**TASK PROMPT**
Without any pictures, print the lines below from the one that has "bebeluș (9 luni-4" through the one that has "ファッションおよびエンターテインメント業界でのダイ", exactly and nothing else.

[DATASET RECORDS Boundary: Start]

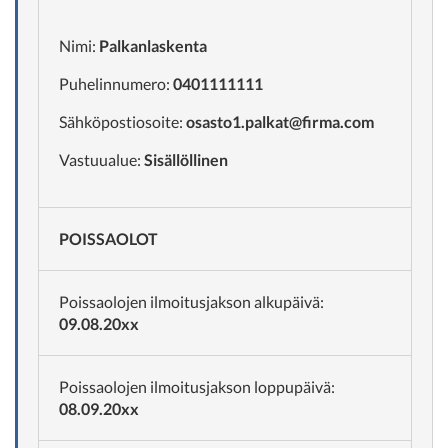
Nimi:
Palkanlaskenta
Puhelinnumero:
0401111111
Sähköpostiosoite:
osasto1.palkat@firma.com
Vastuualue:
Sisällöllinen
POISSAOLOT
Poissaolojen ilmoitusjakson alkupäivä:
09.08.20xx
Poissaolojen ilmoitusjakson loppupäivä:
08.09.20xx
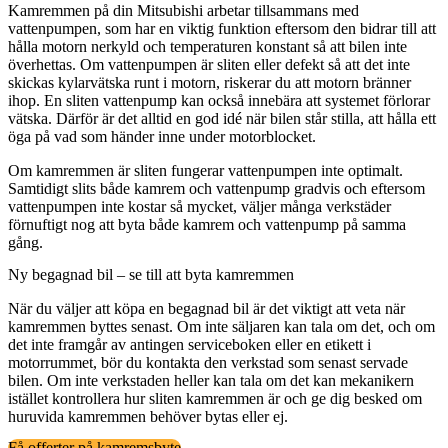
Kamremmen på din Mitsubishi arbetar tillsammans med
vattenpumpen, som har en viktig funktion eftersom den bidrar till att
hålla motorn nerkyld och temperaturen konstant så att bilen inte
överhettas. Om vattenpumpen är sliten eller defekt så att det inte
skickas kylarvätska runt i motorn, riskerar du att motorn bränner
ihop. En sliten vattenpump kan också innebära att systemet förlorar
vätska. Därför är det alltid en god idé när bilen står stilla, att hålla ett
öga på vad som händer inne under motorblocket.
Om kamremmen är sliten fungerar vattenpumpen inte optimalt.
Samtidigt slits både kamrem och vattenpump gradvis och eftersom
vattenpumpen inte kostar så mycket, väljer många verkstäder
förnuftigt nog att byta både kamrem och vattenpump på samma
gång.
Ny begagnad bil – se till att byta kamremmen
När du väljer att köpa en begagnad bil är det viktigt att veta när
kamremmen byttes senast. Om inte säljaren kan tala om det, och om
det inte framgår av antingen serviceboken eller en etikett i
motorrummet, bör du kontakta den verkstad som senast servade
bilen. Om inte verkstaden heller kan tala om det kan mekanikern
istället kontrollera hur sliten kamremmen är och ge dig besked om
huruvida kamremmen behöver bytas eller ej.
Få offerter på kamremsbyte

[DATASET RECORDS Boundary: End]
[DATASET RECORDS Boundary: Start]

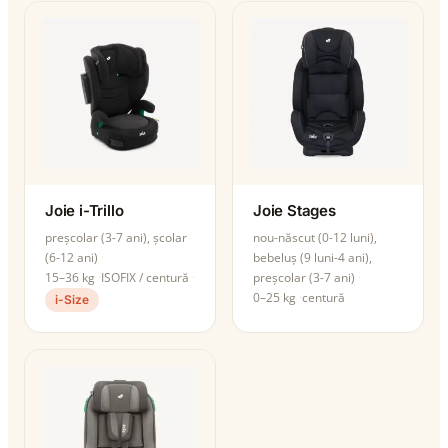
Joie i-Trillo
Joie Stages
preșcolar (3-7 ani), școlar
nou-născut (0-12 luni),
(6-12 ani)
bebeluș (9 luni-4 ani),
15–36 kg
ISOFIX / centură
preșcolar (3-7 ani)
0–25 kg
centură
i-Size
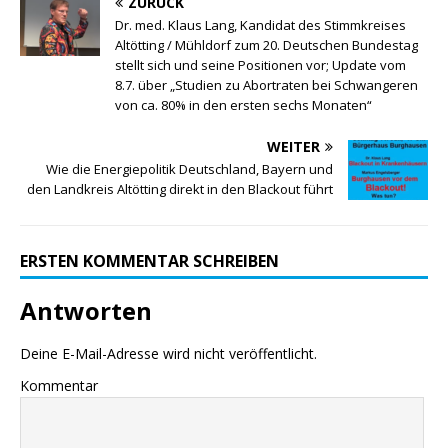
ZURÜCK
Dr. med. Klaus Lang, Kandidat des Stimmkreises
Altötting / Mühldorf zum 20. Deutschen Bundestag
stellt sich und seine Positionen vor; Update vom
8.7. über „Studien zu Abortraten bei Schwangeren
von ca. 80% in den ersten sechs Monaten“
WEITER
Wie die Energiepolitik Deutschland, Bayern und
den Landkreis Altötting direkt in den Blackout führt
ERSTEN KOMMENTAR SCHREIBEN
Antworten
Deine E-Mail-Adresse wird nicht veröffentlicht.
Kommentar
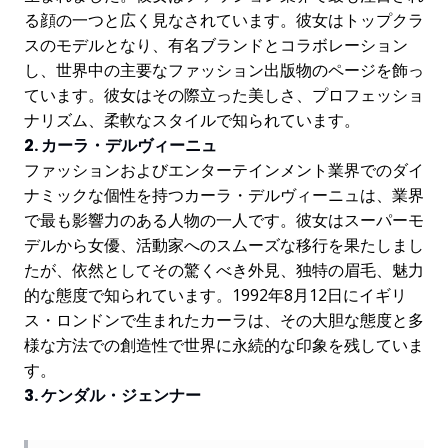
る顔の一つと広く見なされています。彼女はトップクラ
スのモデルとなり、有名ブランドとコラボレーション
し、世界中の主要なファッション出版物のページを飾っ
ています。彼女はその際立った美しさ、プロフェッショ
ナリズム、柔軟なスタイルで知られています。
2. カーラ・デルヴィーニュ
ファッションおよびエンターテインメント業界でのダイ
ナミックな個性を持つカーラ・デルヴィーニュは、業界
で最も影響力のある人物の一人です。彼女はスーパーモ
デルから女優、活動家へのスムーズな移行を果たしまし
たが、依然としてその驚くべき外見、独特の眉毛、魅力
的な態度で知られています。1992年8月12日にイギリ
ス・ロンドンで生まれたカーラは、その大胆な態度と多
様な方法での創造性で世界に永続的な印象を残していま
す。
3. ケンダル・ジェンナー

[DATASET RECORDS Boundary: End]
[DATASET RECORDS Boundary: Start]

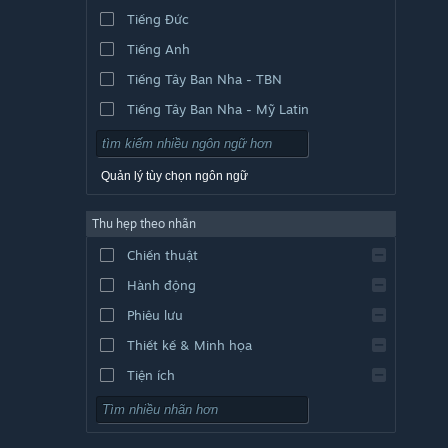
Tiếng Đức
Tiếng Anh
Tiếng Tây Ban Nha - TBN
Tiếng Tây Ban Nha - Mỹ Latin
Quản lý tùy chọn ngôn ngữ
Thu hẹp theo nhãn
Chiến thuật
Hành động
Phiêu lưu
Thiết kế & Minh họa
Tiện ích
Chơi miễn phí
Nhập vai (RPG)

[DATASET RECORDS Boundary: End]

**WRITTEN SOLUTION**
bebeluș (9 luni-4 ani),
15–36 kg
ISOFIX / centură
preșcolar (3-7 ani)
0–25 kg
centură
i-Size
ZURÜCK
Dr. med. Klaus Lang, Kandidat des Stimmkreises
Altötting / Mühldorf zum 20. Deutschen Bundestag
stellt sich und seine Positionen vor; Update vom
8.7. über „Studien zu Abortraten bei Schwangeren
von ca. 80% in den ersten sechs Monaten“
WEITER
Wie die Energiepolitik Deutschland, Bayern und
den Landkreis Altötting direkt in den Blackout führt
ERSTEN KOMMENTAR SCHREIBEN
Antworten
Deine E-Mail-Adresse wird nicht veröffentlicht.
Kommentar
る顔の一つと広く見なされています。彼女はトップクラ
スのモデルとなり、有名ブランドとコラボレーション
し、世界中の主要なファッション出版物のページを飾っ
ています。彼女はその際立った美しさ、プロフェッショ
ナリズム、柔軟なスタイルで知られています。
2. カーラ・デルヴィーニュ
ファッションおよびエンターテインメント業界でのダイ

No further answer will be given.